Yes that timer was introduced to fix a bug, but it’s likely wrong (as usual with timeouts) and the next few days will hopefully prove that. Also a significant upgrade to user-facing logs incoming and inspired/helped by @happybeing s vdash
It might help (to confirm quic is doing the right thing) but without full AE then infinite errors is my only issue. Without sync of the section actor (a bunch of nodes acting in unison) there will be infinite errors, this may fall into that category. So we are much much faster getting AE in place then see what we have.
The weird thing is that after constantly telling me
user@SafeNetwork:~$ safe auth create --test-coins
Passphrase:
Password:
Sending request to authd to create a Safe...
Error: AuthdError: AuthenticatorError: Failed to store Safe on a Map: Insufficient balance to complete this operation
All of a sudden I got this response
user@SafeNetwork:~$ safe auth create --test-coins
Passphrase:
Password:
Sending request to authd to create a Safe...

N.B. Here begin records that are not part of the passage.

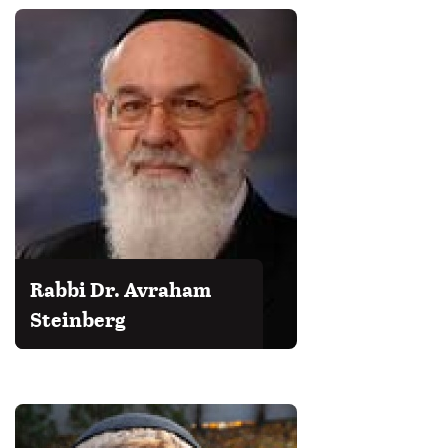
Rabbi Dr. Avraham
Steinberg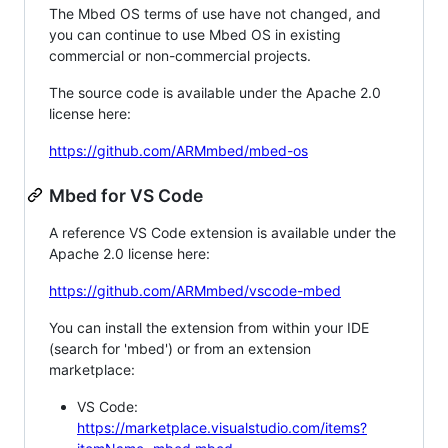
The Mbed OS terms of use have not changed, and
you can continue to use Mbed OS in existing
commercial or non-commercial projects.
The source code is available under the Apache 2.0
license here:
https://github.com/ARMmbed/mbed-os
Mbed for VS Code
A reference VS Code extension is available under the
Apache 2.0 license here:
https://github.com/ARMmbed/vscode-mbed
You can install the extension from within your IDE
(search for 'mbed') or from an extension
marketplace:
VS Code:
https://marketplace.visualstudio.com/items?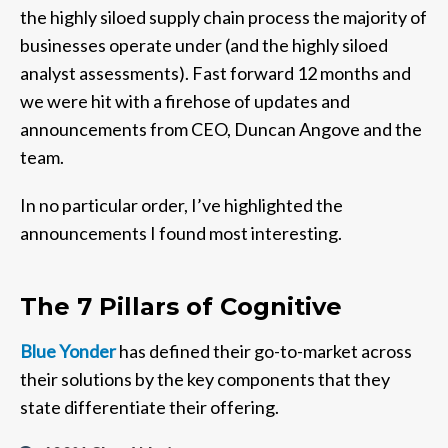
the highly siloed supply chain process the majority of
businesses operate under (and the highly siloed
analyst assessments). Fast forward 12 months and
we were hit with a firehose of updates and
announcements from CEO, Duncan Angove and the
team.
In no particular order, I’ve highlighted the
announcements I found most interesting.
The 7 Pillars of Cognitive
Blue Yonder
has defined their go-to-market across
their solutions by the key components that they
state differentiate their offering.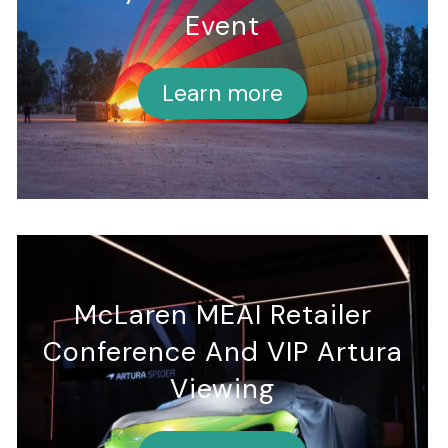
Event
Learn more
McLaren MEAI Retailer
Conference And VIP Artura
Viewing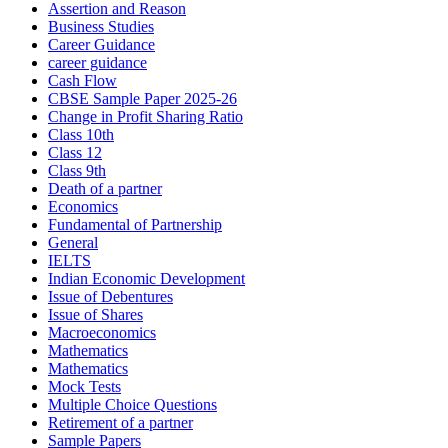
Assertion and Reason
Business Studies
Career Guidance
career guidance
Cash Flow
CBSE Sample Paper 2025-26
Change in Profit Sharing Ratio
Class 10th
Class 12
Class 9th
Death of a partner
Economics
Fundamental of Partnership
General
IELTS
Indian Economic Development
Issue of Debentures
Issue of Shares
Macroeconomics
Mathematics
Mathematics
Mock Tests
Multiple Choice Questions
Retirement of a partner
Sample Papers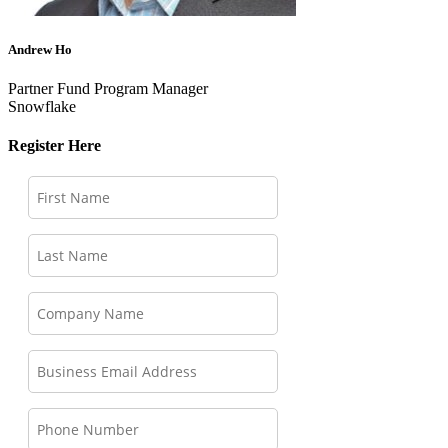
Andrew Ho
Partner Fund Program Manager
Snowflake
Register Here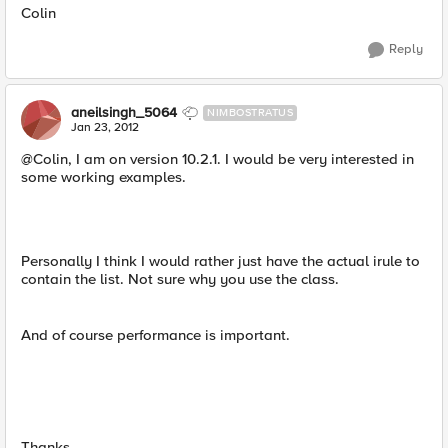
Colin
Reply
aneilsingh_5064
NIMBOSTRATUS
Jan 23, 2012
@Colin, I am on version 10.2.1. I would be very interested in
some working examples.
Personally I think I would rather just have the actual irule to
contain the list. Not sure why you use the class.
And of course performance is important.
Thanks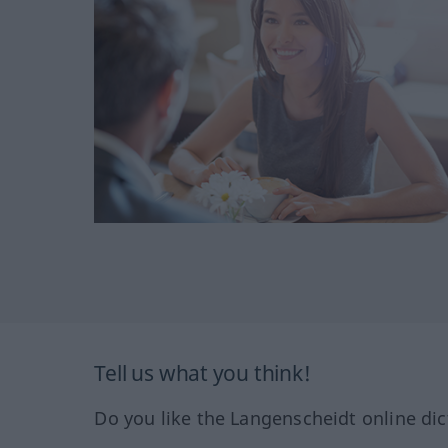
Tell us what you think!
Do you like the Langenscheidt online dic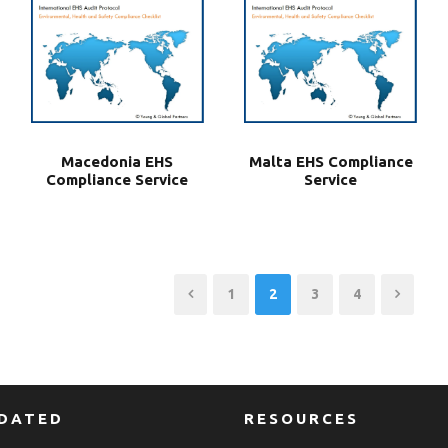
Macedonia EHS
Malta EHS Compliance
Compliance Service
Service
1
2
3
4
PDATED
RESOURCES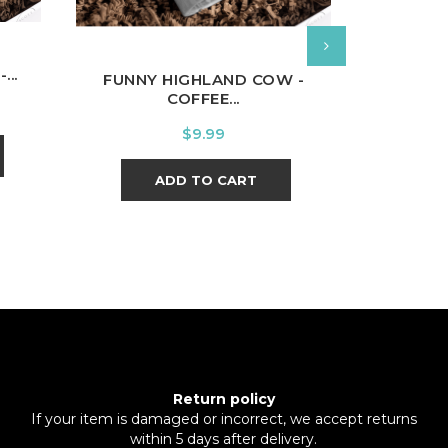
...
FUNNY HIGHLAND COW -
MUSIC 
COFFEE...
Price
$9.99
ADD TO CART
Return policy
If your item is damaged or incorrect, we accept returns
within 5 days after delivery.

Error: AuthdError: AuthenticatorError: Client data already exists
How come it already exists, wasn’t timing out before?
And then, this behavor:
user@SafeNetwork:~$ safe auth status
Sending request to authd to obtain a status report...
+------------------------------------------+-------+
| Safe Authenticator status | |
+------------------------------------------+-------+
| Authenticator daemon version | 0.5.0 |
+------------------------------------------+-------+
| Is there a Safe currently unlocked? | No |
+------------------------------------------+-------+
| Number of pending authorisation requests | 0 |
+------------------------------------------+-------+
| Number of notifications subscribers | 0 |
+------------------------------------------+-------+
user@SafeNetwork:~$ safe auth unlock
Passphrase:
Password:
Sending action request to authd to unlock the Safe...

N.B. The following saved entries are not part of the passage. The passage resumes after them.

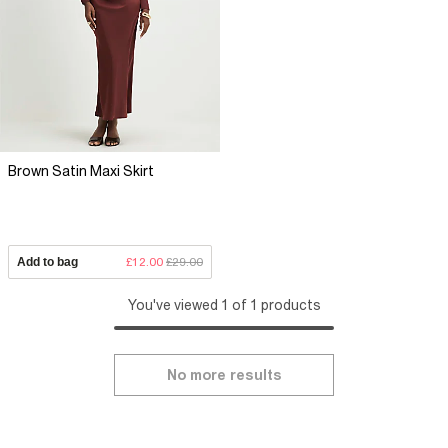
Brown Satin Maxi Skirt
Add to bag
£12.00
£29.00
You've viewed 1 of 1 products
No more results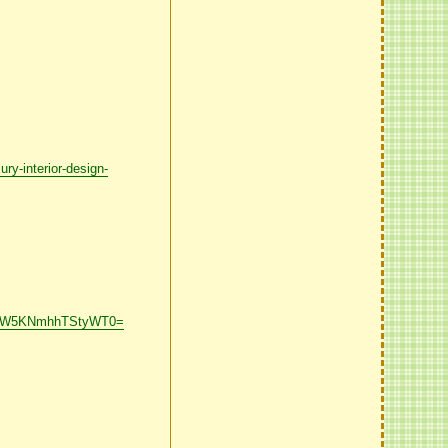
-interior-design-
43dW5KNmhhTStyWT0=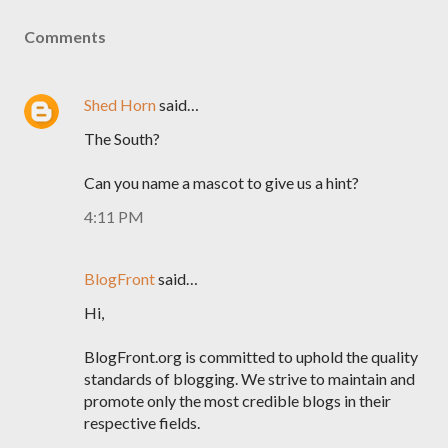
Comments
Shed Horn
said…
The South?
Can you name a mascot to give us a hint?
4:11 PM
BlogFront
said…
Hi,
BlogFront.org is committed to uphold the quality
standards of blogging. We strive to maintain and
promote only the most credible blogs in their
respective fields.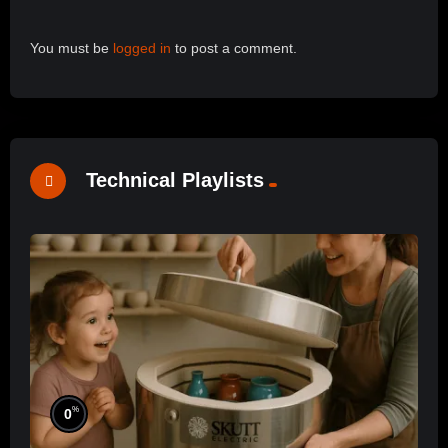
You must be
logged in
to post a comment.
Technical Playlists
%
0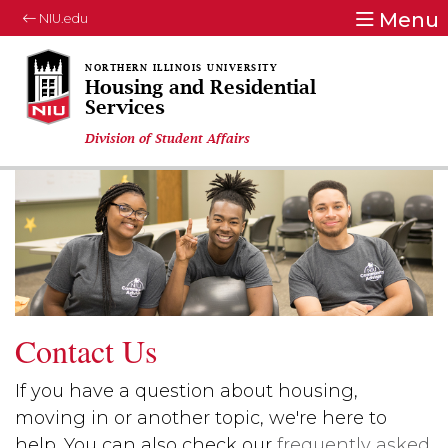
Menu
NIU.edu
Housing and Residential
Services
Division of Student Affairs
Contact Us
If you have a question about housing,
moving in or another topic, we're here to
help. You can also check our
frequently asked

Error: AuthdClientError: [Error] ClientError - Response not received: read error: connection closed: timed out
user@SafeNetwork:~$ safe auth status
Sending request to authd to obtain a status report...
+------------------------------------------+-------+
| Safe Authenticator status | |
+------------------------------------------+-------+
| Authenticator daemon version | 0.5.0 |
+------------------------------------------+-------+
| Is there a Safe currently unlocked? | Yes |
+------------------------------------------+-------+
| Number of pending authorisation requests | 0 |
+------------------------------------------+-------+
| Number of notifications subscribers | 0 |
+------------------------------------------+-------+
This is the issue with timeouts, they lie! Sometimes nodes will be waiting on some action and the timeout happens, than just afterwards the OK response comes back and is swallowed.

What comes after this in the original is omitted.